If it matters I have effectively the entire population of interest.

- Thread starter noetsi
- Start date

If it matters I have effectively the entire population of interest.

Do you simply ignore slopes that the p value says are not significant regardless of relative effect size. The fact that I have the whole population and know that the effect size is real make it even more confusing to me that the p value says the larger effect is not significant and the smaller effect is significant.

You seem not to be mentioning the SEs. You can have a big slope by a lot of variability, which plays out as doubt in the estimate. You should select variables based on what you are trying to do and the context. I may opt to control for smoking status even though it isn't significant. I shouldn't have candidate variates in the model that I don't care about or that don't have contextual meaning in the first place. So don't put anything in that you don't care about, and only remove if you have contextual reason.

I am sure you are right about the standard errors.
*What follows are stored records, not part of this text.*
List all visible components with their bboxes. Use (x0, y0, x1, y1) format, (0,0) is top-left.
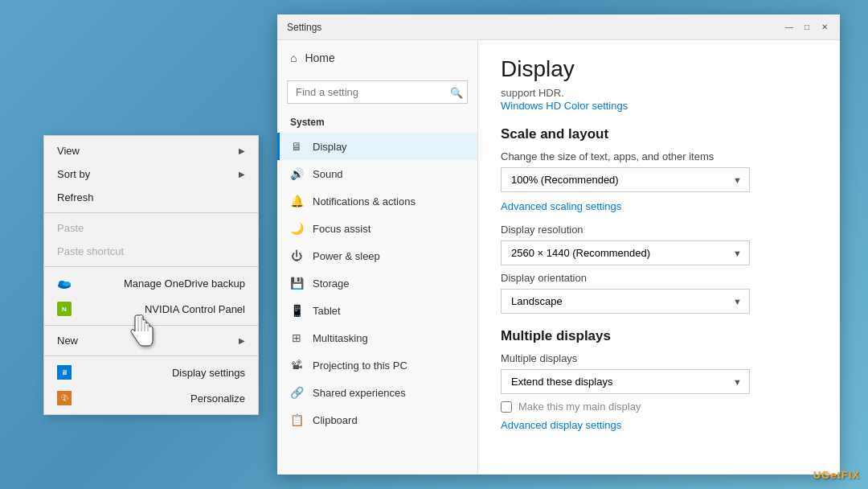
orientation-label: Display orientation (501, 272, 817, 284)
hdr-link[interactable]: Windows HD Color settings (501, 100, 817, 112)
sidebar-item-power-label: Power & sleep (313, 250, 380, 262)
sidebar-item-tablet[interactable]: 📱 Tablet (277, 297, 477, 324)
menu-section-new: New ▶ (44, 326, 258, 356)
menu-item-view[interactable]: View ▶ (44, 139, 258, 162)
sidebar-item-tablet-label: Tablet (313, 305, 341, 317)
projecting-nav-icon: 📽 (290, 359, 303, 372)
sidebar-item-sound-label: Sound (313, 168, 343, 180)
display-nav-icon: 🖥 (290, 140, 303, 153)
svg-point-2 (63, 281, 71, 286)
menu-new-label: New (57, 335, 78, 347)
multiple-dropdown-wrap: Extend these displays ▼ (501, 369, 750, 394)
shared-nav-icon: 🔗 (290, 386, 303, 399)
menu-section-paste: Paste Paste shortcut (44, 213, 258, 267)
window-controls: — □ ✕ (784, 22, 830, 33)
watermark-highlight: etFIX (830, 469, 860, 481)
window-title: Settings (287, 22, 321, 33)
sidebar-item-storage-label: Storage (313, 277, 350, 290)
menu-item-refresh[interactable]: Refresh (44, 186, 258, 209)
context-menu: View ▶ Sort by ▶ Refresh Paste Paste sho… (43, 135, 259, 415)
sidebar-item-notifications[interactable]: 🔔 Notifications & actions (277, 187, 477, 215)
clipboard-nav-icon: 📋 (290, 413, 303, 426)
main-display-checkbox[interactable] (501, 401, 512, 413)
sidebar-item-clipboard[interactable]: 📋 Clipboard (277, 406, 477, 434)
sidebar-item-projecting[interactable]: 📽 Projecting to this PC (277, 351, 477, 379)
menu-paste-shortcut-label: Paste shortcut (57, 245, 124, 257)
onedrive-icon (57, 276, 72, 290)
settings-body: ⌂ Home 🔍 System 🖥 Display 🔊 Sound 🔔 Noti… (277, 40, 840, 475)
power-nav-icon: ⏻ (290, 249, 303, 262)
main-display-label: Make this my main display (518, 401, 641, 413)
minimize-button[interactable]: — (784, 22, 795, 33)
menu-paste-label: Paste (57, 222, 84, 234)
resolution-dropdown[interactable]: 2560 × 1440 (Recommended) (501, 240, 750, 265)
sidebar-item-focus-label: Focus assist (313, 223, 371, 235)
sidebar-item-power[interactable]: ⏻ Power & sleep (277, 242, 477, 269)
search-container: 🔍 (287, 80, 468, 104)
sidebar-item-multitasking-label: Multitasking (313, 332, 368, 344)
menu-item-display-settings[interactable]: 🖥 Display settings (44, 360, 258, 385)
menu-section-special: Manage OneDrive backup N NVIDIA Control … (44, 267, 258, 326)
menu-item-sortby[interactable]: Sort by ▶ (44, 162, 258, 186)
advanced-display-link[interactable]: Advanced display settings (501, 419, 621, 431)
personalize-icon-wrap: 🎨 (57, 391, 72, 405)
sidebar-item-shared-label: Shared experiences (313, 387, 406, 399)
home-icon: ⌂ (290, 51, 297, 64)
multiple-dropdown[interactable]: Extend these displays (501, 369, 750, 394)
multitasking-nav-icon: ⊞ (290, 331, 303, 344)
home-label: Home (305, 51, 334, 64)
sidebar-item-storage[interactable]: 💾 Storage (277, 269, 477, 297)
focus-nav-icon: 🌙 (290, 222, 303, 235)
nvidia-icon-wrap: N (57, 302, 72, 316)
sortby-arrow-icon: ▶ (239, 170, 245, 179)
sidebar-item-display-label: Display (313, 141, 347, 153)
close-button[interactable]: ✕ (819, 22, 830, 33)
system-label: System (277, 109, 477, 133)
sidebar-item-sound[interactable]: 🔊 Sound (277, 160, 477, 187)
menu-item-paste[interactable]: Paste (44, 216, 258, 240)
sound-nav-icon: 🔊 (290, 167, 303, 180)
sidebar: ⌂ Home 🔍 System 🖥 Display 🔊 Sound 🔔 Noti… (277, 40, 478, 475)
sidebar-item-projecting-label: Projecting to this PC (313, 360, 407, 372)
sidebar-item-multitasking[interactable]: ⊞ Multitasking (277, 324, 477, 351)
sidebar-item-display[interactable]: 🖥 Display (277, 133, 477, 160)
maximize-button[interactable]: □ (801, 22, 813, 33)
orientation-dropdown-wrap: Landscape ▼ (501, 289, 750, 314)
menu-section-bottom: 🖥 Display settings 🎨 Personalize (44, 356, 258, 414)
menu-item-new[interactable]: New ▶ (44, 329, 258, 352)
title-bar: Settings — □ ✕ (277, 14, 840, 40)
sidebar-item-shared[interactable]: 🔗 Shared experiences (277, 379, 477, 406)
display-icon-wrap: 🖥 (57, 365, 72, 380)
sidebar-home[interactable]: ⌂ Home (277, 40, 477, 76)
sidebar-item-clipboard-label: Clipboard (313, 414, 358, 426)
sidebar-item-focus[interactable]: 🌙 Focus assist (277, 215, 477, 242)
view-arrow-icon: ▶ (239, 146, 245, 155)
nvidia-icon: N (57, 302, 72, 316)
personalize-icon: 🎨 (57, 391, 72, 405)
menu-item-onedrive[interactable]: Manage OneDrive backup (44, 270, 258, 296)
search-input[interactable] (287, 80, 468, 104)
watermark-text: UG (813, 469, 831, 481)
page-title: Display (501, 56, 817, 82)
menu-item-nvidia[interactable]: N NVIDIA Control Panel (44, 296, 258, 322)
menu-display-settings-label: Display settings (172, 367, 245, 379)
menu-refresh-label: Refresh (57, 191, 94, 203)
scale-section-title: Scale and layout (501, 126, 817, 142)
menu-item-paste-shortcut[interactable]: Paste shortcut (44, 240, 258, 263)
multiple-label: Multiple displays (501, 352, 817, 364)
search-icon: 🔍 (450, 86, 463, 98)
scale-dropdown[interactable]: 100% (Recommended) (501, 167, 750, 192)
menu-view-label: View (57, 145, 80, 157)
resolution-dropdown-wrap: 2560 × 1440 (Recommended) ▼ (501, 240, 750, 265)
orientation-dropdown[interactable]: Landscape (501, 289, 750, 314)
multiple-section-title: Multiple displays (501, 328, 817, 344)
menu-item-personalize[interactable]: 🎨 Personalize (44, 385, 258, 411)
advanced-scaling-link[interactable]: Advanced scaling settings (501, 200, 621, 212)
new-arrow-icon: ▶ (239, 336, 245, 345)
resolution-label: Display resolution (501, 224, 817, 236)
sidebar-item-notifications-label: Notifications & actions (313, 195, 416, 208)
menu-sortby-label: Sort by (57, 168, 90, 180)
menu-nvidia-label: NVIDIA Control Panel (145, 303, 245, 315)
tablet-nav-icon: 📱 (290, 304, 303, 317)
watermark: UGetFIX (813, 469, 860, 481)
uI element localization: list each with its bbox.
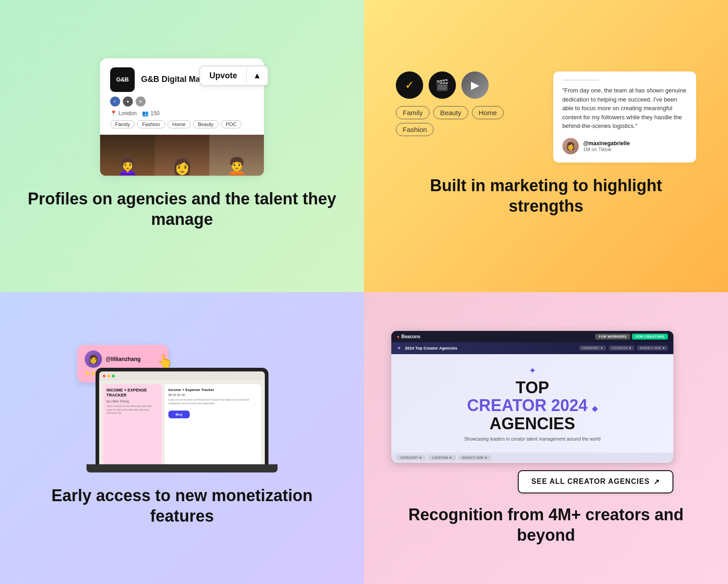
hero-title: TOP CREATOR 2024 ◆ AGENCIES bbox=[405, 379, 660, 433]
banner-filters: CATEGORY ▼ LOCATION ▼ AGENCY SIZE ▼ bbox=[579, 345, 668, 350]
testimonial-card: "From day one, the team at has shown gen… bbox=[553, 71, 696, 163]
banner-text: 2024 Top Creator Agencies bbox=[405, 346, 457, 350]
dot-red bbox=[103, 375, 106, 377]
filter-location[interactable]: LOCATION ▼ bbox=[609, 345, 634, 350]
marketing-container: ✓ 🎬 ▶ Family Beauty Home Fashion "From d… bbox=[396, 71, 696, 163]
cursor-icon: 👆 bbox=[157, 354, 173, 369]
laptop-screen-header bbox=[99, 371, 265, 381]
laptop-container: 👩 @lillianzhang ★★★★★ 👆 INCOME + EXPENSE… bbox=[86, 345, 278, 472]
follower-count: 👥 150 bbox=[142, 110, 159, 117]
diamond-icon: ◆ bbox=[592, 405, 597, 412]
buy-button[interactable]: Buy bbox=[168, 411, 190, 418]
author-sub: 1M on Tiktok bbox=[583, 147, 630, 152]
author-handle: @maxinegabrielle bbox=[583, 140, 630, 147]
tag-home: Home bbox=[167, 120, 191, 128]
niche-fashion: Fashion bbox=[396, 123, 434, 136]
q3-title: Early access to new monetization feature… bbox=[27, 485, 337, 526]
site-logo: ● Beacons bbox=[397, 334, 420, 339]
tag-fashion: Fashion bbox=[137, 120, 165, 128]
hero-title-top: TOP bbox=[405, 379, 660, 397]
social-icon-1: ● bbox=[123, 96, 133, 107]
dot-yellow bbox=[107, 375, 110, 377]
niche-beauty: Beauty bbox=[433, 106, 468, 119]
filter-size[interactable]: AGENCY SIZE ▼ bbox=[637, 345, 668, 350]
nav-badge-creators: FOR CREATORS bbox=[632, 334, 668, 340]
site-hero: ✦ TOP CREATOR 2024 ◆ AGENCIES Showcasing… bbox=[391, 354, 673, 452]
q2-quadrant: ✓ 🎬 ▶ Family Beauty Home Fashion "From d… bbox=[364, 0, 728, 292]
talent-photo-3: 🧑‍🦱 bbox=[209, 135, 264, 176]
social-icon-2: ● bbox=[136, 96, 146, 107]
product-title: INCOME + EXPENSE TRACKER bbox=[106, 388, 158, 398]
site-banner: ✦ 2024 Top Creator Agencies CATEGORY ▼ L… bbox=[391, 342, 673, 354]
site-footer-bar: CATEGORY ▼ LOCATION ▼ AGENCY SIZE ▼ bbox=[391, 452, 673, 463]
author-avatar: 👩 bbox=[562, 138, 579, 154]
nav-badges: FOR WORKERS FOR CREATORS bbox=[595, 334, 668, 340]
author-info: @maxinegabrielle 1M on Tiktok bbox=[583, 140, 630, 152]
product-right-title: Income + Expense Tracker bbox=[168, 388, 258, 392]
film-badge: 🎬 bbox=[429, 71, 456, 99]
see-all-button[interactable]: SEE ALL CREATOR AGENCIES ↗ bbox=[518, 470, 673, 493]
floating-user: 👩 @lillianzhang bbox=[85, 350, 161, 368]
creator-site: ● Beacons FOR WORKERS FOR CREATORS ✦ 202… bbox=[391, 331, 673, 463]
site-nav: ● Beacons FOR WORKERS FOR CREATORS bbox=[391, 331, 673, 342]
verified-badge: ✓ bbox=[396, 71, 423, 99]
upvote-label: Upvote bbox=[200, 66, 247, 85]
product-card-right: Income + Expense Tracker $8.00 $2.90 Eas… bbox=[165, 384, 261, 465]
agency-photos: 👩‍🦱 👩 🧑‍🦱 bbox=[100, 135, 264, 176]
niche-home: Home bbox=[472, 106, 504, 119]
testimonial-divider bbox=[562, 80, 599, 81]
user-avatar: 👩 bbox=[85, 350, 102, 368]
testimonial-quote: "From day one, the team at has shown gen… bbox=[562, 86, 687, 131]
niche-family: Family bbox=[396, 106, 430, 119]
agency-card: Upvote ▲ G&B G&B Digital Management ✓ ● … bbox=[100, 58, 264, 176]
username: @lillianzhang bbox=[106, 356, 141, 362]
nav-badge-workers: FOR WORKERS bbox=[595, 334, 630, 340]
badges-and-tags: ✓ 🎬 ▶ Family Beauty Home Fashion bbox=[396, 71, 542, 136]
hero-title-mid: CREATOR 2024 ◆ bbox=[405, 396, 660, 415]
agency-logo: G&B bbox=[110, 67, 135, 92]
laptop-base bbox=[86, 464, 278, 472]
arrow-icon: ↗ bbox=[653, 477, 660, 486]
recognition-container: ● Beacons FOR WORKERS FOR CREATORS ✦ 202… bbox=[391, 331, 673, 493]
sparkle-icon: ✦ bbox=[405, 365, 660, 376]
talent-photo-1: 👩‍🦱 bbox=[100, 135, 155, 176]
product-price: $8.00 $2.90 bbox=[168, 393, 258, 396]
hero-subtitle: Showcasing leaders in creator talent man… bbox=[405, 437, 660, 442]
q2-title: Built in marketing to highlight strength… bbox=[391, 175, 701, 216]
footer-chip-1[interactable]: CATEGORY ▼ bbox=[397, 455, 425, 460]
filter-category[interactable]: CATEGORY ▼ bbox=[579, 345, 606, 350]
q4-title: Recognition from 4M+ creators and beyond bbox=[391, 504, 701, 545]
hero-title-bot: AGENCIES bbox=[405, 415, 660, 433]
footer-chip-3[interactable]: AGENCY SIZE ▼ bbox=[459, 455, 491, 460]
badge-row: ✓ 🎬 ▶ bbox=[396, 71, 542, 99]
agency-tags: Family Fashion Home Beauty POC bbox=[110, 120, 254, 128]
play-badge: ▶ bbox=[461, 71, 489, 99]
q1-title: Profiles on agencies and the talent they… bbox=[27, 188, 337, 229]
dot-green bbox=[112, 375, 115, 377]
q4-quadrant: ● Beacons FOR WORKERS FOR CREATORS ✦ 202… bbox=[364, 292, 728, 584]
upvote-arrow-icon[interactable]: ▲ bbox=[247, 66, 268, 85]
product-by: by Lillian Zhang bbox=[106, 400, 158, 403]
tag-beauty: Beauty bbox=[193, 120, 218, 128]
laptop-screen-content: INCOME + EXPENSE TRACKER by Lillian Zhan… bbox=[99, 381, 265, 469]
upvote-button[interactable]: Upvote ▲ bbox=[199, 66, 268, 86]
footer-chip-2[interactable]: LOCATION ▼ bbox=[428, 455, 455, 460]
niche-tags: Family Beauty Home Fashion bbox=[396, 106, 542, 136]
verified-icon: ✓ bbox=[110, 96, 120, 107]
laptop-screen: INCOME + EXPENSE TRACKER by Lillian Zhan… bbox=[99, 371, 265, 469]
tag-poc: POC bbox=[221, 120, 242, 128]
q3-quadrant: 👩 @lillianzhang ★★★★★ 👆 INCOME + EXPENSE… bbox=[0, 292, 364, 584]
tag-family: Family bbox=[110, 120, 135, 128]
laptop-body: INCOME + EXPENSE TRACKER by Lillian Zhan… bbox=[96, 368, 268, 472]
agency-location: 📍 London 👥 150 bbox=[110, 110, 254, 117]
product-desc: Take control of your finances with this … bbox=[106, 405, 158, 415]
talent-photo-2: 👩 bbox=[155, 135, 209, 176]
location-pin-icon: 📍 London bbox=[110, 110, 136, 117]
testimonial-author: 👩 @maxinegabrielle 1M on Tiktok bbox=[562, 138, 687, 154]
product-right-desc: Easy-to-use Income and Expense Tracker t… bbox=[168, 398, 258, 406]
product-card-left: INCOME + EXPENSE TRACKER by Lillian Zhan… bbox=[103, 384, 162, 465]
q1-quadrant: Upvote ▲ G&B G&B Digital Management ✓ ● … bbox=[0, 0, 364, 292]
see-all-label: SEE ALL CREATOR AGENCIES bbox=[531, 477, 650, 486]
agency-icons: ✓ ● ● bbox=[110, 96, 254, 107]
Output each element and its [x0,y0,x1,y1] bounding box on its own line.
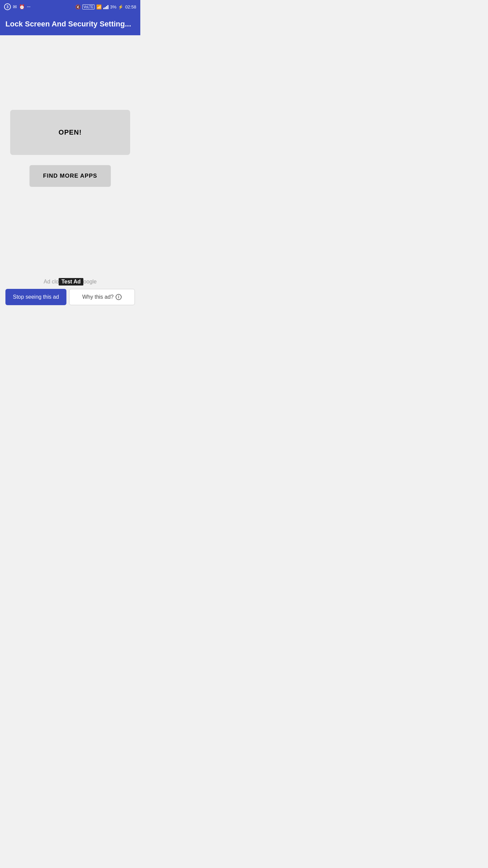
wifi-icon: 📶 [96,4,102,9]
time-display: 02:58 [125,4,136,9]
clock-icon: ⏰ [19,4,25,9]
notification-count: 3 [4,3,11,10]
ad-close-suffix: oogle [83,279,97,285]
ad-section: Ad clo Test Ad oogle Stop seeing this ad… [0,273,140,311]
app-bar: Lock Screen And Security Setting... [0,14,140,35]
find-more-apps-button[interactable]: FIND MORE APPS [29,165,111,187]
why-this-ad-button[interactable]: Why this ad? i [69,289,135,305]
ad-test-badge: Test Ad [59,278,83,285]
gmail-icon: ✉ [13,4,17,9]
status-right: 🔇 VoLTE 📶 3% ⚡ 02:58 [75,4,136,9]
battery-percent: 3% [110,4,117,9]
stop-seeing-ad-button[interactable]: Stop seeing this ad [5,289,66,305]
ad-buttons-row: Stop seeing this ad Why this ad? i [5,289,135,311]
page-title: Lock Screen And Security Setting... [5,20,135,28]
ad-close-row: Ad clo Test Ad oogle [44,278,97,285]
open-button[interactable]: OPEN! [10,110,130,155]
more-notifications-icon: ··· [27,4,30,10]
ad-close-prefix: Ad clo [44,279,59,285]
signal-bars [103,4,108,9]
mute-icon: 🔇 [75,4,81,9]
info-icon: i [116,294,122,300]
status-left: 3 ✉ ⏰ ··· [4,3,30,10]
battery-charging-icon: ⚡ [118,4,123,9]
main-content: OPEN! FIND MORE APPS [0,35,140,273]
volte-icon: VoLTE [82,4,94,9]
why-this-ad-label: Why this ad? [82,294,114,300]
status-bar: 3 ✉ ⏰ ··· 🔇 VoLTE 📶 3% ⚡ 02:58 [0,0,140,14]
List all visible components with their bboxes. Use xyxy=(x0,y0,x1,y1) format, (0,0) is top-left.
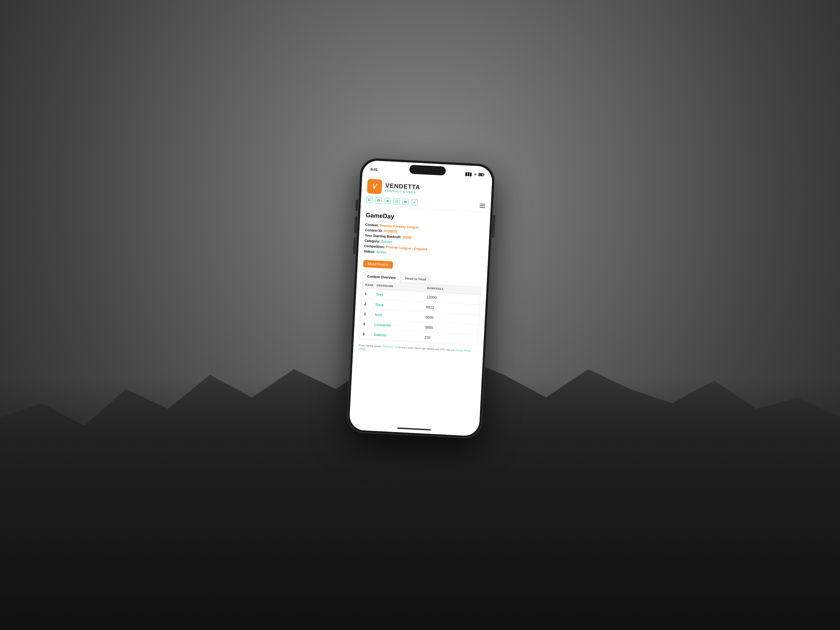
battery-icon xyxy=(478,173,485,177)
contest-label: Contest: xyxy=(365,223,379,227)
username-2[interactable]: Sara xyxy=(375,302,426,309)
rank-2: 2 xyxy=(364,302,376,306)
volume-down-button xyxy=(353,237,356,254)
contest-table: RANK USERNAME BANKROLL 1 Trey 12000 2 xyxy=(359,281,481,345)
svg-rect-1 xyxy=(483,174,485,175)
bankroll-value: 10000 xyxy=(402,235,412,240)
contest-id-label: Contest ID: xyxy=(365,228,383,233)
bankroll-1: 12000 xyxy=(426,295,477,302)
logo-row: V VENDETTA FANTASY GAMES xyxy=(367,179,486,200)
app-logo: V xyxy=(367,179,382,194)
bankroll-2: 8812 xyxy=(426,305,477,312)
youtube-icon[interactable] xyxy=(403,199,409,205)
svg-rect-2 xyxy=(478,173,482,176)
col-bankroll: BANKROLL xyxy=(427,286,478,292)
volume-up-button xyxy=(354,216,357,233)
category-label: Category: xyxy=(364,238,380,243)
rank-3: 3 xyxy=(364,312,375,316)
col-username: USERNAME xyxy=(376,284,427,289)
deactivate-button[interactable]: DEACTIVATE xyxy=(363,260,393,268)
competition-value: Premier League - England xyxy=(386,245,428,251)
phone-frame: 9:41 ▋▋▋ V xyxy=(347,158,495,439)
rank-1: 1 xyxy=(365,292,376,297)
phone-screen: 9:41 ▋▋▋ V xyxy=(349,160,493,437)
twitter-icon[interactable] xyxy=(384,198,391,204)
status-value: Active xyxy=(376,250,387,254)
page-title: GameDay xyxy=(366,212,485,225)
status-icons: ▋▋▋ xyxy=(465,172,485,177)
phone-mockup: 9:41 ▋▋▋ V xyxy=(347,158,495,439)
rank-4: 4 xyxy=(363,322,375,327)
status-label: Status: xyxy=(364,249,375,254)
category-value: Soccer xyxy=(381,239,393,244)
info-section: Contest: Premier Fantasy League Contest … xyxy=(364,223,484,259)
col-rank: RANK xyxy=(365,283,377,287)
contest-id-value: 0330820 xyxy=(384,229,397,234)
twitch-icon[interactable] xyxy=(366,197,373,203)
status-time: 9:41 xyxy=(370,167,378,172)
mute-button xyxy=(355,199,358,210)
contest-value: Premier Fantasy League xyxy=(380,223,418,229)
contact-link[interactable]: CONTACT US xyxy=(382,345,398,349)
signal-icon: ▋▋▋ xyxy=(465,172,472,176)
logo-letter: V xyxy=(372,182,377,191)
phone-notch xyxy=(409,165,446,175)
instagram-icon[interactable] xyxy=(393,198,400,204)
bankroll-3: 8600 xyxy=(425,315,476,322)
footer-text-before: If you having issues xyxy=(359,344,382,348)
username-5[interactable]: Gabriel xyxy=(374,332,425,339)
hamburger-menu[interactable] xyxy=(479,204,485,208)
footer-text-middle: to learn more how to get started with VF… xyxy=(398,346,455,352)
bankroll-label: Your Starting Bankroll: xyxy=(365,233,401,239)
wifi-icon xyxy=(473,172,477,177)
bankroll-4: 3800 xyxy=(425,325,476,332)
social-icons xyxy=(366,197,418,205)
username-3[interactable]: Ivan xyxy=(375,313,426,319)
screen-content[interactable]: V VENDETTA FANTASY GAMES xyxy=(349,174,492,437)
facebook-icon[interactable] xyxy=(376,197,382,204)
competition-label: Competition: xyxy=(364,244,385,249)
tab-head-to-head[interactable]: Head to head xyxy=(400,273,431,284)
tiktok-icon[interactable] xyxy=(411,199,417,205)
brand-text: VENDETTA FANTASY GAMES xyxy=(385,182,420,194)
username-1[interactable]: Trey xyxy=(376,292,427,299)
footer-text: If you having issues CONTACT US to learn… xyxy=(359,344,478,357)
bankroll-5: 230 xyxy=(424,335,475,342)
main-content: GameDay Contest: Premier Fantasy League … xyxy=(353,205,491,363)
username-4[interactable]: Leonardo xyxy=(374,322,425,329)
power-button xyxy=(492,215,495,237)
rank-5: 5 xyxy=(363,332,374,336)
The se for one of the variables, the one that had a smaller slope but was significant had a SE a hundred times smaller than the variable that was not significant but had a higher slope.

I guess the real question is if I should use p values since this is effectively a population.

Do you simply ignore slopes that the p value says are not significant regardless of relative effect size. The fact that I have the whole population and know that the effect size is real make it even more confusing to me that the p value says the larger effect is not significant and the smaller effect is significant.

I think this may help give you some more insight on p-values and avoid conclusions like "...one model is right and a second model wrong..." based on p-values.

"

However, when building a regression model, the p-values are used to determine whether or not a given predictor variable has a significant impact on the outcome that is being measured. In this context, the p-values show whether or not there is any mathematically calculated reason to keep each predictor variable in the final regression model.

Building regression model is not the same subject as ‘drawing inference from sample mean versus populationmean’. "

"

However, when building a regression model, the p-values are used to determine whether or not a given predictor variable has a significant impact on the outcome that is being measured. In this context, the p-values show whether or not there is any mathematically calculated reason to keep each predictor variable in the final regression model.

Building regression model is not the same subject as ‘drawing inference from sample mean versus populationmean’. "

1) "significant impact" is a nonsensical statement as "significance" is an arbitrary dichotomization of the outcome for a particular statistical significance calculation and is

2) p-values are more accurately described, but still imprecisely, as a continuous, summary statistic of how different the observed data are from the expectations of a particular assumption (null hypothesis); not really a "mathematical reason" to keep variables until you apply some subjective criterion to the p-value to make a decision (and the p-value need not be part of the decision at all)

3) Building a regression model really takes two general purposes: prediction or inference (you could loosely say description if you want, but generally those two former categories) and I think the prediction and inference objectives can often overlap and blur, but are frequently different

4) if colleague did say "drawing inference from sample mean versus population mean" this doesn't really make sense because inferences are always drawn from the sample values otherwise it's not a matter of inference.

5) if you want good predictions from the model this can be very different from if you want to examine relationships and make inferences

Interested to hear what people can offer as criticisms on the accuracy of my points (even if some are picky).

So the p values directly contradict what the population effect size show.

That's all true. *If* you don't consider any other observations to be of any interest (which includes possible future observations). Want to consider whether the effect might hold at any point in the future? Sorry - you don't have the complete population any more.

If you mean that the population might change in the future that is true, but then I think that population does not actually exist at this point in time. I am not sure of the logic of saying our population is a subsample of a population that does not actually exist.